Source data
—————

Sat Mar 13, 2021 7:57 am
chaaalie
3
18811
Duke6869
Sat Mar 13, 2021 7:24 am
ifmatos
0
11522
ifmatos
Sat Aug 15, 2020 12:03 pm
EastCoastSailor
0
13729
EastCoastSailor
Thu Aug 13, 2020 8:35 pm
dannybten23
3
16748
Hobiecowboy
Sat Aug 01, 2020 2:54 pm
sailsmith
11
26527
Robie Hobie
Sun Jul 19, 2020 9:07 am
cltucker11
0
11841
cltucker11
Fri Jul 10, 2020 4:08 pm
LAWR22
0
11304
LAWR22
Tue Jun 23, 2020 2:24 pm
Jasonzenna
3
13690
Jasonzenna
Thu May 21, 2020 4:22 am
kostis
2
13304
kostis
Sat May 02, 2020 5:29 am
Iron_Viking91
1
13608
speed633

—————

● What you have to do: What you output should match every line above exactly.

● Solution to the problem:
Sat Mar 13, 2021 7:57 am
chaaalie
3
18811
Duke6869
Sat Mar 13, 2021 7:24 am
ifmatos
0
11522
ifmatos
Sat Aug 15, 2020 12:03 pm
EastCoastSailor
0
13729
EastCoastSailor
Thu Aug 13, 2020 8:35 pm
dannybten23
3
16748
Hobiecowboy
Sat Aug 01, 2020 2:54 pm
sailsmith
11
26527
Robie Hobie
Sun Jul 19, 2020 9:07 am
cltucker11
0
11841
cltucker11
Fri Jul 10, 2020 4:08 pm
LAWR22
0
11304
LAWR22
Tue Jun 23, 2020 2:24 pm
Jasonzenna
3
13690
Jasonzenna
Thu May 21, 2020 4:22 am
kostis
2
13304
kostis
Sat May 02, 2020 5:29 am
Iron_Viking91
1
13608
speed633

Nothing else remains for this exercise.